WORK TO BE COMPLETED:
Reproduce every record precisely, leaving no line out.
+++ PROVIDED INFORMATION +++
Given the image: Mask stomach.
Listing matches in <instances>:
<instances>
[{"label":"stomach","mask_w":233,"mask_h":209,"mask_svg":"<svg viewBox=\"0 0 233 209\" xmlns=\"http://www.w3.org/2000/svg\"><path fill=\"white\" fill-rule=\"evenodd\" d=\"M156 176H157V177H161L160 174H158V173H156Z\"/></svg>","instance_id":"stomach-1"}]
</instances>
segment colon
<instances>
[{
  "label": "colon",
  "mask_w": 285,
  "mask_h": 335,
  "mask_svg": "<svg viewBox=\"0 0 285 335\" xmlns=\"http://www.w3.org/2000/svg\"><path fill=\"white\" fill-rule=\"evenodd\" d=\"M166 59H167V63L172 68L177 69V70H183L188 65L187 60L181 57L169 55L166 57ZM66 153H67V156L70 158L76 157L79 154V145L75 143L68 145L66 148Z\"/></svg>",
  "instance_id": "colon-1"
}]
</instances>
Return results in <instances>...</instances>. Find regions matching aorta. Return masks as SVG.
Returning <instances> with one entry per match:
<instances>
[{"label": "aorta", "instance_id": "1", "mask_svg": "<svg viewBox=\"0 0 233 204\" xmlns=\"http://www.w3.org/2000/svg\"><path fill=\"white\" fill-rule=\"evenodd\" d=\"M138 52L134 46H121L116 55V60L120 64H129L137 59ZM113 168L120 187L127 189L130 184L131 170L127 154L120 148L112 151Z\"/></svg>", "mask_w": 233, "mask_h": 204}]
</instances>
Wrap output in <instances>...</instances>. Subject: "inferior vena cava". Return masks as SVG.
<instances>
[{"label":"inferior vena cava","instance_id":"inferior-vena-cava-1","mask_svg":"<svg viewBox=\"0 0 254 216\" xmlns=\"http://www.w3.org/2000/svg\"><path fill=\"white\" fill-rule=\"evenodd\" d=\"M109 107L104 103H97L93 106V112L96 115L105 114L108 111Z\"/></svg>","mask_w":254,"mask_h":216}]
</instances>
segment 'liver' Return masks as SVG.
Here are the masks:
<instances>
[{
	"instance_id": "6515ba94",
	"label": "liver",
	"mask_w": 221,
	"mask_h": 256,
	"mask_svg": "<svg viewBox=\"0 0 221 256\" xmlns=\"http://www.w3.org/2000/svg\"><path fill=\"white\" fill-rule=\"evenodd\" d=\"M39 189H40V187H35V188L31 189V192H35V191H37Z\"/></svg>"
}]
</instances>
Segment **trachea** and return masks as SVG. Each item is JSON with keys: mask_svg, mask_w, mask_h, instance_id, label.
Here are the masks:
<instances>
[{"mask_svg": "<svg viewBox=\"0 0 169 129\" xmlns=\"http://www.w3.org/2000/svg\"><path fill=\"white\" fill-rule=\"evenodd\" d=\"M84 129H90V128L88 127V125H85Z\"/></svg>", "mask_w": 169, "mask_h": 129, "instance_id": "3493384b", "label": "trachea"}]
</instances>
+++
EXPECTED ANSWER:
Given the image: Mask stomach.
Listing matches in <instances>:
<instances>
[{"label":"stomach","mask_w":233,"mask_h":209,"mask_svg":"<svg viewBox=\"0 0 233 209\" xmlns=\"http://www.w3.org/2000/svg\"><path fill=\"white\" fill-rule=\"evenodd\" d=\"M156 176H157V177H161L160 174H158V173H156Z\"/></svg>","instance_id":"stomach-1"}]
</instances>
segment colon
<instances>
[{
  "label": "colon",
  "mask_w": 285,
  "mask_h": 335,
  "mask_svg": "<svg viewBox=\"0 0 285 335\" xmlns=\"http://www.w3.org/2000/svg\"><path fill=\"white\" fill-rule=\"evenodd\" d=\"M166 59H167V63L172 68L177 69V70H183L188 65L187 60L181 57L169 55L166 57ZM66 153H67V156L70 158L76 157L79 154V145L75 143L68 145L66 148Z\"/></svg>",
  "instance_id": "colon-1"
}]
</instances>
Return results in <instances>...</instances>. Find regions matching aorta. Return masks as SVG.
Returning <instances> with one entry per match:
<instances>
[{"label": "aorta", "instance_id": "1", "mask_svg": "<svg viewBox=\"0 0 233 204\" xmlns=\"http://www.w3.org/2000/svg\"><path fill=\"white\" fill-rule=\"evenodd\" d=\"M138 52L134 46H121L116 55V60L120 64H129L137 59ZM113 168L120 187L127 189L130 184L131 170L127 154L120 148L112 151Z\"/></svg>", "mask_w": 233, "mask_h": 204}]
</instances>
Wrap output in <instances>...</instances>. Subject: "inferior vena cava". Return masks as SVG.
<instances>
[{"label":"inferior vena cava","instance_id":"inferior-vena-cava-1","mask_svg":"<svg viewBox=\"0 0 254 216\" xmlns=\"http://www.w3.org/2000/svg\"><path fill=\"white\" fill-rule=\"evenodd\" d=\"M109 107L104 103H97L93 106V112L96 115L105 114L108 111Z\"/></svg>","mask_w":254,"mask_h":216}]
</instances>
segment 'liver' Return masks as SVG.
Here are the masks:
<instances>
[{
	"instance_id": "6515ba94",
	"label": "liver",
	"mask_w": 221,
	"mask_h": 256,
	"mask_svg": "<svg viewBox=\"0 0 221 256\" xmlns=\"http://www.w3.org/2000/svg\"><path fill=\"white\" fill-rule=\"evenodd\" d=\"M39 189H40V187H35V188L31 189V192H35V191H37Z\"/></svg>"
}]
</instances>
Segment **trachea** and return masks as SVG. Each item is JSON with keys: mask_svg, mask_w, mask_h, instance_id, label.
Here are the masks:
<instances>
[{"mask_svg": "<svg viewBox=\"0 0 169 129\" xmlns=\"http://www.w3.org/2000/svg\"><path fill=\"white\" fill-rule=\"evenodd\" d=\"M84 129H90V128L88 127V125H85Z\"/></svg>", "mask_w": 169, "mask_h": 129, "instance_id": "3493384b", "label": "trachea"}]
</instances>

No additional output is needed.